The big change in the last 20 years is that trucks are no longer hard to drive, and you don't have to be a proper truck driver to operate one, as against drive it.
I started on the big stuff in the 70's, tail end of the old era with rough old motors that had no air assistance of anything, no power steering, crash boxes and we roped and sheeted our loads often after hand balling 20 tons onto a flat deck in the pouring rain.
There was also little money in it unless you were born into the right family to get one of the few dead mans shoes jobs going, to make good money you worked all hours God sent and lived like a tramp...hence the old term tramping.
Fewer and fewer old school proper lorry drivers left out there, many of the newer drivers didn't come up through the ranks or the hard way, they used their redundancy money to get an easy well paid job as they saw it, and in some cases had their training paid for by the state.

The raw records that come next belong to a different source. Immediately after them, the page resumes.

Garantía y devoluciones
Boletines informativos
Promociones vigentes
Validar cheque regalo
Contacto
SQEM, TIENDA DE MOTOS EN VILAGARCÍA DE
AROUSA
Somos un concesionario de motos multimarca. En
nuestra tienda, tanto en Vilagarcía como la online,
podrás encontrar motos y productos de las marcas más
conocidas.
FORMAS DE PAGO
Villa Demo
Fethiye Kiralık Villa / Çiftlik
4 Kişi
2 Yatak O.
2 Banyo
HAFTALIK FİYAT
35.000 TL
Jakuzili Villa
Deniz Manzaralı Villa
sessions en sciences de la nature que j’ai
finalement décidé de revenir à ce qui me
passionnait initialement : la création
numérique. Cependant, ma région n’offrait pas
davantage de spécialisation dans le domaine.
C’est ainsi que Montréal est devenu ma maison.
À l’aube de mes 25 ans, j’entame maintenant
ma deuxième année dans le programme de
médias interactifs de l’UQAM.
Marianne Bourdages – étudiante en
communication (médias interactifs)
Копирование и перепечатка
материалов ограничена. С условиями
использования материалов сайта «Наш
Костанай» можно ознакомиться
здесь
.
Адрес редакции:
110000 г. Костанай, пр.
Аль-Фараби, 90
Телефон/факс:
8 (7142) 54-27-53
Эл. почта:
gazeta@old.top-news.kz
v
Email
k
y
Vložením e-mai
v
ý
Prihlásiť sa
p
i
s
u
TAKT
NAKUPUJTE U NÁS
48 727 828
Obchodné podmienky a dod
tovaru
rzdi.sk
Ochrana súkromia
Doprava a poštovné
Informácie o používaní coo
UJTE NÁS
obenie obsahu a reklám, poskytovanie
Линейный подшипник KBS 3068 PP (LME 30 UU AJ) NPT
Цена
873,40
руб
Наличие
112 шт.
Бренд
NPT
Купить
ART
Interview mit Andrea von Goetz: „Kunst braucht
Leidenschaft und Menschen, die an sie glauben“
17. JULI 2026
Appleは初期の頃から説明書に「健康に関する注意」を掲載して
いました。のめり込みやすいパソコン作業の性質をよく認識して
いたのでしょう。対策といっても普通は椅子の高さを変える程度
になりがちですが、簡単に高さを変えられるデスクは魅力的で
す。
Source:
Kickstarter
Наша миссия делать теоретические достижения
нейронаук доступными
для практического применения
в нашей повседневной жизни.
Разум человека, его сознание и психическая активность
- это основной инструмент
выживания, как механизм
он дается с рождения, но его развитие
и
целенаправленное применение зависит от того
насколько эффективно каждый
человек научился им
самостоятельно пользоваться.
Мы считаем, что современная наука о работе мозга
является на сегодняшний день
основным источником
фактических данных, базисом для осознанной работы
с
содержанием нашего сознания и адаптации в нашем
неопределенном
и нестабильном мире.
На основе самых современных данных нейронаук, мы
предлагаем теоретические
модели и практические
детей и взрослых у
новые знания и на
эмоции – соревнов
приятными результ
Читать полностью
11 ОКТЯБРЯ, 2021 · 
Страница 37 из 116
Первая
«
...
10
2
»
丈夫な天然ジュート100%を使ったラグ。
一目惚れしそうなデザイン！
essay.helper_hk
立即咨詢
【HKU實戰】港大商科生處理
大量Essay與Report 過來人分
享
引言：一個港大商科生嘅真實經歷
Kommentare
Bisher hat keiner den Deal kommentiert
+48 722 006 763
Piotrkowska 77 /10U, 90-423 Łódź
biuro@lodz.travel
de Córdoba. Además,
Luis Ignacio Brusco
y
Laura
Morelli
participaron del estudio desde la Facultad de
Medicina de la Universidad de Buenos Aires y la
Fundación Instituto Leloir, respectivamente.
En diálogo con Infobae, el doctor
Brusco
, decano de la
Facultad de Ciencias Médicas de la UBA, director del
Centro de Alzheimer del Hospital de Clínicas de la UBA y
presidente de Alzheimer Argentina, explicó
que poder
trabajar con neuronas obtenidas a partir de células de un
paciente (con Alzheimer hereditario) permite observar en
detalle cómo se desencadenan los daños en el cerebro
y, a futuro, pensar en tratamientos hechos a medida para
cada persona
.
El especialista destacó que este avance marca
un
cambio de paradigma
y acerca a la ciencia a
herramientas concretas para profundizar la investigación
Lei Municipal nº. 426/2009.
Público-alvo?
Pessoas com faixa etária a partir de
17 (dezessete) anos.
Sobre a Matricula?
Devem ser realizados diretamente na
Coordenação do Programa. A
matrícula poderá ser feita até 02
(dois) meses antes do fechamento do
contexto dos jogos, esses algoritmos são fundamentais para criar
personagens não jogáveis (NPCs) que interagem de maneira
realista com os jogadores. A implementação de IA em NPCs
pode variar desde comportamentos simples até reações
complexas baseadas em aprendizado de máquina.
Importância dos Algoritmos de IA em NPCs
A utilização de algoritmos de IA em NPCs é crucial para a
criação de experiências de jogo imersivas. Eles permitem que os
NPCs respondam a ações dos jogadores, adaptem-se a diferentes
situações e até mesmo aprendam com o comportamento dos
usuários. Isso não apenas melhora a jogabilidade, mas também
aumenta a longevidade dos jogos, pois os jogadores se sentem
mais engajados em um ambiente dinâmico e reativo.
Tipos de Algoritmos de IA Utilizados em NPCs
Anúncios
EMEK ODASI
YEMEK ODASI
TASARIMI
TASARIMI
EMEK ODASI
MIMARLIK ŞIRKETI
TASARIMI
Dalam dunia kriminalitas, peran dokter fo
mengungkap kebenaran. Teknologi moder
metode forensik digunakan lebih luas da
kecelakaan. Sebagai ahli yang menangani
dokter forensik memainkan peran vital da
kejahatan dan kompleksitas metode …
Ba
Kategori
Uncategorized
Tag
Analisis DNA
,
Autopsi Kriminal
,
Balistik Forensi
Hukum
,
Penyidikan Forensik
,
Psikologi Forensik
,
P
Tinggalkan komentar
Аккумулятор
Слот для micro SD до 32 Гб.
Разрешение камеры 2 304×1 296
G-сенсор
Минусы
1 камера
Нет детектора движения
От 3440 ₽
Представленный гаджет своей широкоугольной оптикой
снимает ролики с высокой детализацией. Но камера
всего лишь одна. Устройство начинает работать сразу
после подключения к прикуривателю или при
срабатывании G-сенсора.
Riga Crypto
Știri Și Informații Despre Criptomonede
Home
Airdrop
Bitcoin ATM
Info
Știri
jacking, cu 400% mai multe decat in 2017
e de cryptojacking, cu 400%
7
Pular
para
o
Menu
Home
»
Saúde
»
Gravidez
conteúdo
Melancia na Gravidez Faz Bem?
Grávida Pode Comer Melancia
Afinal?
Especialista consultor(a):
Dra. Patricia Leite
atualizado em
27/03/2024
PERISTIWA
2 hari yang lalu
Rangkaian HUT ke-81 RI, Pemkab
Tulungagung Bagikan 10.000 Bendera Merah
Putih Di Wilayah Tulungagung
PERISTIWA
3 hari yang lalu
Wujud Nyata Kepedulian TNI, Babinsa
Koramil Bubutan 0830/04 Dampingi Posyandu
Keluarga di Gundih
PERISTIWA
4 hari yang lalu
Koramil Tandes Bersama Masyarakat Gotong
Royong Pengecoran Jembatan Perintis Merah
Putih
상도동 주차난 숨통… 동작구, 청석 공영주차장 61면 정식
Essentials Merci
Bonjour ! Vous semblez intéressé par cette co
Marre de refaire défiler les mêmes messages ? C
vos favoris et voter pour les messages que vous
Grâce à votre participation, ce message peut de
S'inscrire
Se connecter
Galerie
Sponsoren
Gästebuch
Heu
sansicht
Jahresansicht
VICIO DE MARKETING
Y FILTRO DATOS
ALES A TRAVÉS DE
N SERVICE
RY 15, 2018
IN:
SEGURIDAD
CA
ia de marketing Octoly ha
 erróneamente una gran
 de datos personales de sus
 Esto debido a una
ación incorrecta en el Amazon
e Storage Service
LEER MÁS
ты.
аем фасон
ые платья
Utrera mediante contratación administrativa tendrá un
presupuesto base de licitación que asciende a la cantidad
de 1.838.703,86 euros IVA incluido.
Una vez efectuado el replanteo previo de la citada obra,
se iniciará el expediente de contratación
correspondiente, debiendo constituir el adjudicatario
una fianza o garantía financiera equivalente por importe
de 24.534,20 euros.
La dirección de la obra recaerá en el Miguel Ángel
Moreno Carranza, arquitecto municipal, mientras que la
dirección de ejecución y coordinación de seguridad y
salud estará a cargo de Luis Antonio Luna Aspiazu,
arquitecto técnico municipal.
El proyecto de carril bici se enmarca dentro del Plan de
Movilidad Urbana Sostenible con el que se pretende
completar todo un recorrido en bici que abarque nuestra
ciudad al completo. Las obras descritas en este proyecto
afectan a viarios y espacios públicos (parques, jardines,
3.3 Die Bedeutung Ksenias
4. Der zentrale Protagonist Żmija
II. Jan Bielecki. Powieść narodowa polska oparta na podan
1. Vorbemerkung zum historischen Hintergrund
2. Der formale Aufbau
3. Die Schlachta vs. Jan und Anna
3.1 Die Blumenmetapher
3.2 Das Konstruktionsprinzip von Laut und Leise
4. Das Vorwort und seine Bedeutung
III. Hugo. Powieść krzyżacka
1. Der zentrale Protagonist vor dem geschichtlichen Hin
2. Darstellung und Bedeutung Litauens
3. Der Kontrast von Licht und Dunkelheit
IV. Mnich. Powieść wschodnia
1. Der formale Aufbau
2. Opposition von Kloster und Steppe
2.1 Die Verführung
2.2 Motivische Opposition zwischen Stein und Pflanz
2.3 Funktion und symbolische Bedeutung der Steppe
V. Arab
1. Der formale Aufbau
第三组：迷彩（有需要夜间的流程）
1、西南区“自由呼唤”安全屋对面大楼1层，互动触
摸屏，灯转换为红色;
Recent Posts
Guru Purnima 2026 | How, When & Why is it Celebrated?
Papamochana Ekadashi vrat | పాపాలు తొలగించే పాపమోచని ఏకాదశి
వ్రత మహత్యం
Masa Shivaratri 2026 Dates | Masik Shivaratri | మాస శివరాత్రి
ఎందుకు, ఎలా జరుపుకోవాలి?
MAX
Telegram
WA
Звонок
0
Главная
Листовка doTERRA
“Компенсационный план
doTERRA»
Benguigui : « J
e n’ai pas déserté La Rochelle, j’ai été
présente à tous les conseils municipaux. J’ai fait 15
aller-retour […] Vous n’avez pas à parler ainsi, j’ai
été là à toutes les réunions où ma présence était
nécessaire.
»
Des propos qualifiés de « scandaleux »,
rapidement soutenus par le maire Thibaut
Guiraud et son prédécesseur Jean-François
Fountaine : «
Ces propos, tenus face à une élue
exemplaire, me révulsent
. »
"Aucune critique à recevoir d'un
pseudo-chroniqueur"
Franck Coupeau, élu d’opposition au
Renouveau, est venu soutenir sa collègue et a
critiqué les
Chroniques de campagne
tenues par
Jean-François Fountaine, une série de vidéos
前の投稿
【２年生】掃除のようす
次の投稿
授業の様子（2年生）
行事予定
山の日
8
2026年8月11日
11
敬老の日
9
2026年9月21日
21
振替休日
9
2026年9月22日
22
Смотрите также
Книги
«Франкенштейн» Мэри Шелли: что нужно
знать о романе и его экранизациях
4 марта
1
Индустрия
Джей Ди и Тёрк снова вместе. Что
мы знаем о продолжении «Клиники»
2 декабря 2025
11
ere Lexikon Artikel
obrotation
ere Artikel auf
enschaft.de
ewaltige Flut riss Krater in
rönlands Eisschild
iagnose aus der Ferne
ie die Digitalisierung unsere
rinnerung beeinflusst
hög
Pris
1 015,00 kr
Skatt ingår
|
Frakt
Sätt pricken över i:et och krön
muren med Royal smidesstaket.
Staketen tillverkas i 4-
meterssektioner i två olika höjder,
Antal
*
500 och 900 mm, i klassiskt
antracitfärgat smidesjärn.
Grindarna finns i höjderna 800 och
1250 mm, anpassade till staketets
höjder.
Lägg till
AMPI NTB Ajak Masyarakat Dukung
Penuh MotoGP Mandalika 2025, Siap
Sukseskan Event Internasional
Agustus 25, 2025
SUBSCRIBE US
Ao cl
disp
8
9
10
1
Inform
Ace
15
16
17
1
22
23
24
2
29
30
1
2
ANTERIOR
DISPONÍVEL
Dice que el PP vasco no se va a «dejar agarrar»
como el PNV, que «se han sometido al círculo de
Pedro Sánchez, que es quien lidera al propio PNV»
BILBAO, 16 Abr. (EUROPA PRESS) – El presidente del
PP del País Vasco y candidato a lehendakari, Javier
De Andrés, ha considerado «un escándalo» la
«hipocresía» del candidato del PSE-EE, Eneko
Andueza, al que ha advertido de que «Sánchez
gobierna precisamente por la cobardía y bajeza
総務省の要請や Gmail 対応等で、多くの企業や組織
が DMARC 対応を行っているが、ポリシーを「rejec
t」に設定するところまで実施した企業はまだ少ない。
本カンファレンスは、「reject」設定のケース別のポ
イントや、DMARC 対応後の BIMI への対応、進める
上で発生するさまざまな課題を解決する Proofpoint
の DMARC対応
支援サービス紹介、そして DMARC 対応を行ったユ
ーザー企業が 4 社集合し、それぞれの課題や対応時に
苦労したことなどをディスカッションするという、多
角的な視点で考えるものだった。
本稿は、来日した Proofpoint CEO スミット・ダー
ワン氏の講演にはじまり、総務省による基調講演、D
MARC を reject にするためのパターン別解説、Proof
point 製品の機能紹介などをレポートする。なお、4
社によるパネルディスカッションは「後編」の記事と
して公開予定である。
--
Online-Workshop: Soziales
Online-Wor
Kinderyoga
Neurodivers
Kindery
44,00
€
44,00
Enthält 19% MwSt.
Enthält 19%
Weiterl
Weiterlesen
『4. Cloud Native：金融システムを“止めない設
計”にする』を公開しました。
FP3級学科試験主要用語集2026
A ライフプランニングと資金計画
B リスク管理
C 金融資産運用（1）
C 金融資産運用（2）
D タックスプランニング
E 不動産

Many started driving trucks when it became easy, and don't have any pride in their job or their courteous treatment of other road users, and use the vehicle as a weapon in many cases to bully their way about.
Not all obviously and there's some decent people still doing the job, but a badly driven truck stands out a mile and we all get tarred with the same brush.
I suppose the standards of behaviour only reflect the standards of behaviour of car/bike/bus drivers and indeed pedestrians as thats what many present truck licence holders were but a few months previously, courtesy long gone and maybe seen as weakness by some, accidentally jostle someone in the street/pub where it would have been a mutual 'sorry' is now possibly a reason for someone to get violent, same on the road.
Car drivers courtesy is disappearing too, make room, put yourself out for several car drivers and the chances are the driver of the 5 series Beemer is the only one likely to acknowledge, yes i find BMW drivers to be among the most courteous on the road.
Situation, following a line of traffic t'other day behind a tractor, the tractor driver pulled into a clearing to allow us to go by, mine was the only toot of the hooter heard and mine the only hand i saw raised in thanks, reciprocated by the surprised chap.
Courtesy and manners cost nothing and has it's own rewards, i doubt we'll see it's resurgence, but the odd times encountered are a treat.